Un año después de ese amor desdichado, Merton aceptó una invitación a una conferencia en Tailandia que le permitiría hacer su primer periplo al exterior después de su ingreso a la vida monástica. “Me voy con la mente completamente abierta –escribió el 9 de septiembre del ’68, dos días antes de partir–. Mi esperanza es gozar simplemente de un largo viaje, sacar partido de él, aprender, cambiar, tal vez encontrar algo o alguien que pueda ayudarme a progresar en mi búsqueda espiritual”.
En la India se reunió con el Dalai Lama y soñó que había vuelto a EE.UU. vestido como un monje budista tibetano. También consignó en su diario el deseo de dejar el monasterio y su certeza de que el budismo estaba en armonía con el cristianismo. En su último día, el 10 de diciembre, leyó en la Conferencia de Abades Trapenses y Benedictinos del sur de Bangkok su artículo “El marxismo y la perspectiva monástica”. Habló de la posición del monje “en un mundo en revolución”, del monasticismo como “actitud crítica” ante la sociedad, de la alienación, del cambio de estructuras y de conciencias, de Marcuse y el “hombre unidimensional”, y de la necesidad de una apertura a las tradiciones orientales.
Según testimonio de la madre superiora Mary Luke Tobin, tras el almuerzo una monja francesa se acercó a cuestionarlo porque no había “hablado de Dios” ni de “convertir a la gente al cristianismo, ya que estaban en una zona pagana y eso es lo que allí más se necesitaba”. Al parecer, Merton respondió fastidiado que ya había suficientes “sermones por televisión diciendo quién es Dios y que al final hacen que uno se pregunte qué significa Dios actualmente”. Y de inmediato se encerró en la habitación de la que no saldría con vida.
Las versiones sobre su muerte fueron volviéndose más detalladas a medida que pasó el tiempo, aunque también adquirieron orlas de leyenda.

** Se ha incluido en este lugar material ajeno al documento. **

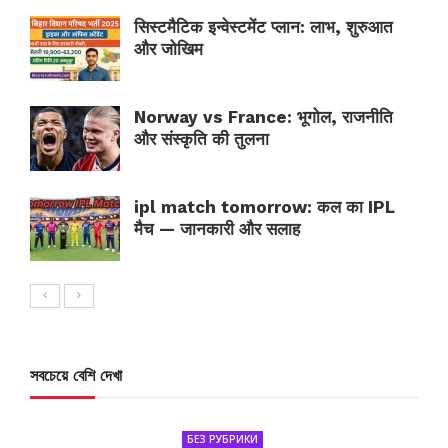
सिस्टमैटिक इन्वेस्टमेंट प्लान: लाभ, शुरुआत
और जोखिम
Norway vs France: भूगोल, राजनीति
और संस्कृति की तुलना
ipl match tomorrow: कल का IPL
मैच — जानकारी और सलाह
সবচেয়ে বেশি দেখা
БЕЗ РУБРИКИ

Primero se creyó que se había electrocutado mientras trataba de arreglar un ventilador que no funcionaba. Luego, que había tocado ese ventilador involuntariamente. El padre François de Grunne, cuya habitación era contigua a la de Merton, dijo que alrededor de las 15 escuchó un ruido y un grito. Golpeó la puerta y nadie respondió. Recién a eso de las 16 se le ocurrió que podía haber sucedido algo y, mirando entre las rendijas que había sobre la puerta, que estaba cerrada desde dentro, divisó a Merton caído de espaldas sobre el piso. El ventilador de pie estaba enchufado y extendido en diagonal sobre el cuerpo desnudo y quemado en parte por la descarga eléctrica. La suposición fue que había querido mover el ventilador apenas había salido de la ducha, cuando todavía estaba mojado.

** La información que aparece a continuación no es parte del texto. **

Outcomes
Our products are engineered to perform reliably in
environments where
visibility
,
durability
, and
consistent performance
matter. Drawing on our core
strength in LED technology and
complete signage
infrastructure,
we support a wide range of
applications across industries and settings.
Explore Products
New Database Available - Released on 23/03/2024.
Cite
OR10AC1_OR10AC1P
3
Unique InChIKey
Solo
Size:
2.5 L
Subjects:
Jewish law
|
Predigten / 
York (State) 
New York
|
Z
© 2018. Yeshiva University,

No hubo autopsia ni investigación alguna. Luego de una noche de velatorio en la Cruz Roja cercana, el cadáver de Merton fue enviado a la base aérea norteamericana en Bangkok para volar al día siguiente hasta la abadía de Kentucky, donde sería sepultado. Nadie sabrá nunca qué pasó ni cómo llegó a tocar o encender ese ventilador fatal. Como ironía final, el cuerpo voló en un avión militar en compañía de decenas de conscriptos norteamericanos muertos en Vietnam.